Compare original and translation side by side
🇺🇸
Original
English🇨🇳
Translation
ChineseArize Compliance Audit Skill
Arize合规审计Skill
Use this skill when the user wants to audit their AI agent or LLM application for regulatory compliance. The skill scans the codebase for compliance gaps, cross-references Arize instrumentation for audit trail coverage, and produces a tailored checklist with optional remediation.

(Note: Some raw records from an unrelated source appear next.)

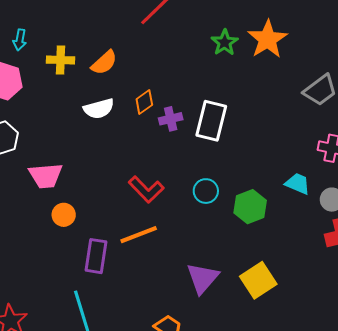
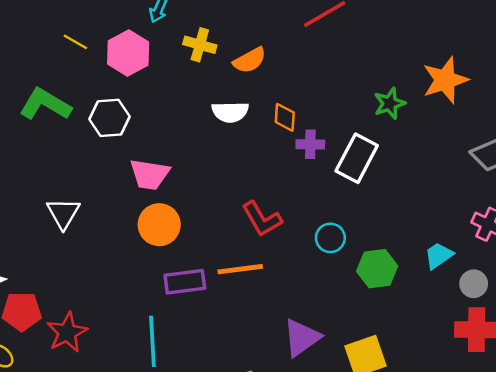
green star: (225, 43) -> (390, 103), moved
orange diamond: (144, 102) -> (285, 117), turned -65
cyan trapezoid: (298, 184) -> (439, 256), turned -72
orange circle: (64, 215) -> (159, 225), size x1.5
purple rectangle: (96, 256) -> (185, 282), turned 60

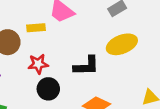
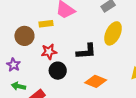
yellow ellipse: (122, 44) -> (113, 33), turned -40

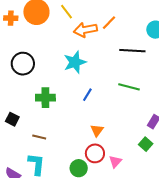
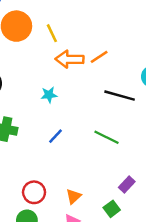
cyan star: (75, 62) -> (49, 95), size x0.6
orange triangle: (97, 130) -> (74, 196), moved
red circle: (95, 153) -> (34, 192), moved

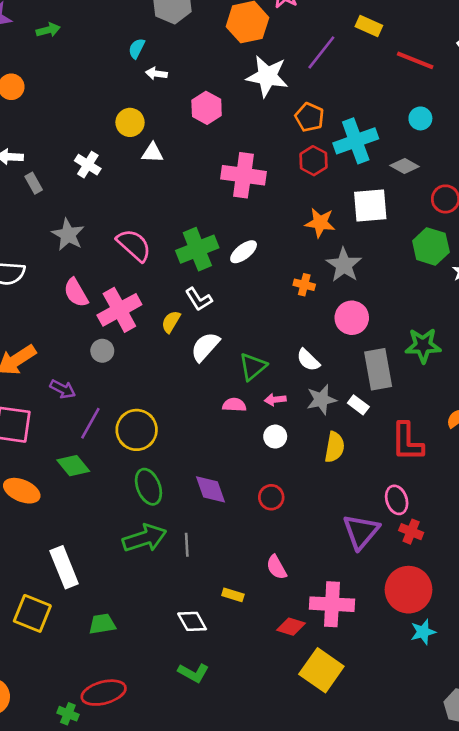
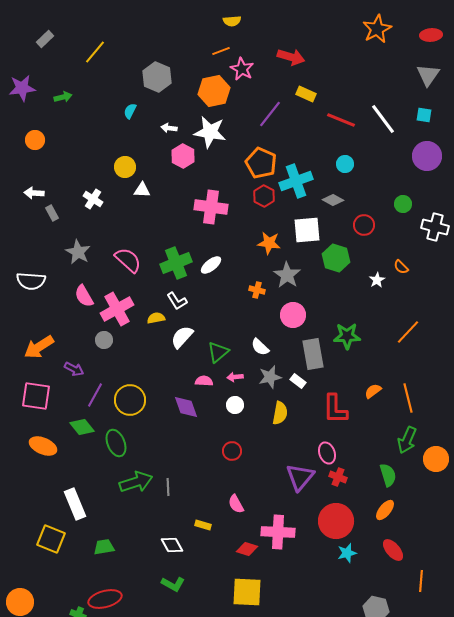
white arrow: (156, 74) -> (169, 128), moved
white star: (267, 76) -> (210, 132), moved
orange pentagon: (310, 117) -> (261, 163), size x1.4
green hexagon: (431, 246) -> (336, 258), moved
yellow semicircle: (171, 322) -> (156, 318), turned 48
green ellipse: (148, 487) -> (116, 443), moved
purple diamond: (211, 489) -> (186, 407), moved
yellow square: (321, 670) -> (247, 592), moved, turned -32

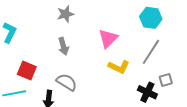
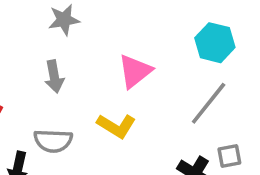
yellow L-shape: (119, 67) -> (116, 126), moved
gray semicircle: (67, 82) -> (53, 141), turned 145

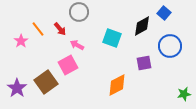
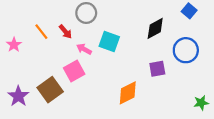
blue square: (164, 13) -> (189, 11), moved
cyan square: (112, 38) -> (109, 41), moved
pink star: (21, 41) -> (14, 45), moved

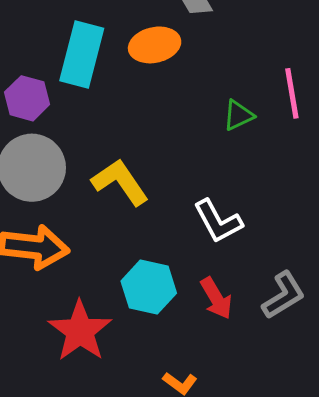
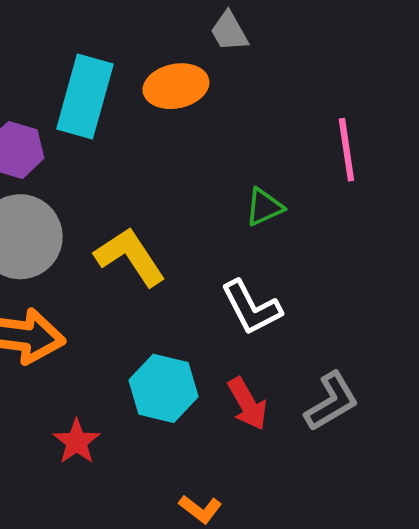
green triangle: (238, 115) -> (264, 207), moved
red star: (80, 331) -> (77, 442), size x0.6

Triggers: "audit my app for compliance", "EU AI Act requirements", "NIST AI RMF checklist", "GDPR for AI", "is my AI app compliant", "compliance checklist", "regulatory audit", "ISO 42001", "AI management system", "AIMS certification".
当用户希望审核其AI Agent或LLM应用的监管合规性时使用此Skill。该Skill会扫描代码库查找合规性差距,交叉引用Arize工具的审计跟踪覆盖范围,并生成带有可选整改方案的定制化清单。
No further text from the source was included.